At this point extracting the unique journey starting points is achieved. In the next post it will be demonstrate how the short list can be dynamically converted into a drop-down list from which the users can pick their choice (on the sheet Calculator). The cell where this is done is a named range From_User_Choice.
When extracting the unique destinations, the selected origin value will be needed — despite the reference being perfectly good as a regular one (e.g. =Calculator!$B$2), naming it makes it much easier to understand what kind of information is obtained. This helps not only when making screenshots for an Excel blog but also when the file is opened months later and one has no memory of what was put in B2.
Obtaining the unique destinations is the next task.
This utilizes the same formula that has been used so far with just couple of changes:
- As expected — the columns referred before are now shifted to the right
- There is one extra logical check inside the body of the =LOOKUP() function.

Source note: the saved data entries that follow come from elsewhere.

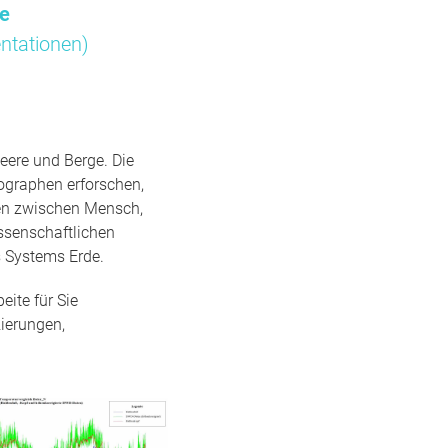
me
ntationen)
eere und Berge. Die
ographen erforschen,
gen zwischen Mensch,
ssenschaftlichen
 Systems Erde.
ite für Sie
ierungen,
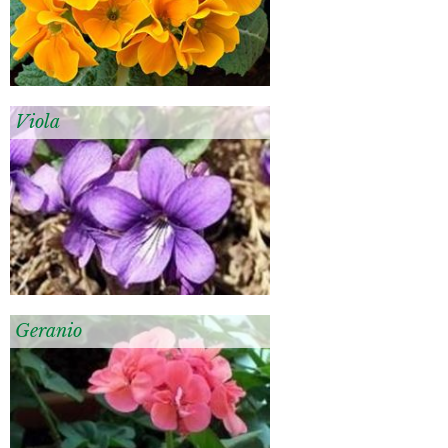
Viola
Geranio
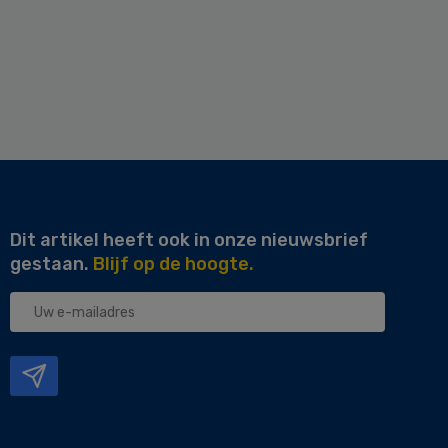
Dit artikel heeft ook in onze nieuwsbrief
gestaan.
Blijf op de hoogte.
Uw
e-
mailadres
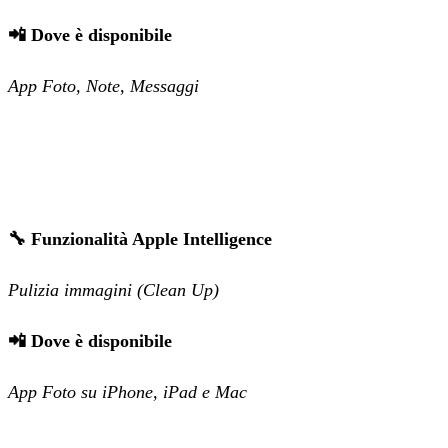
📲 Dove è disponibile
App Foto, Note, Messaggi
🔧 Funzionalità Apple Intelligence
Pulizia immagini (Clean Up)
📲 Dove è disponibile
App Foto su iPhone, iPad e Mac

The addition of *(RoutesList[From]=From_User_Choice) is a call back to the TRUE/FALSE results and their multiplication. For every entry of the To column in the long list, the corresponding value in the From column is tested against the value chosen by the user as starting point (on the sheet Calculator). This way another layer is introduced in the multiplication of the logical tests’ results.
If we assume that Meeting point 2 has been selected, the new (3rd) check will return FALSE for all rows not having it the From column. Regardless of how the other two checks have turned out for the values in the To column:
- If the particular value is already in the shortlist or not;
- and if the value is blank or not;
in case FALSE is returned in the third check, it will be treated as 0 when multiplying and in the workings of the formula, this means no new record for the short list.
Stacking more rules by multiplying the logical tests’ outcomes grants the flexibility of being able to precisely pinpoint the items that need be shortlisted. In the context of the example used, there might be more than one route between the same starting and ending points — meaning different distance traveled. Introducing column that carries such data can be easily accommodated into the filtering rules.
- The solution does not sort alphabetically the results on any step. This makes it more appropriate to use when there will be relatively small number of unique values.
- The above expectation is related to the number of rows in which the extracting formula will be present. In theory every row in the long list might have unique value so the lack of duplicates will render the unique list being the same length. However, if such length is not utilized, it will be a drag on the spreadsheet performance. Arbitrary decision needs to be made so understanding the nature of the information is essential. Proper sizing helps efficiency.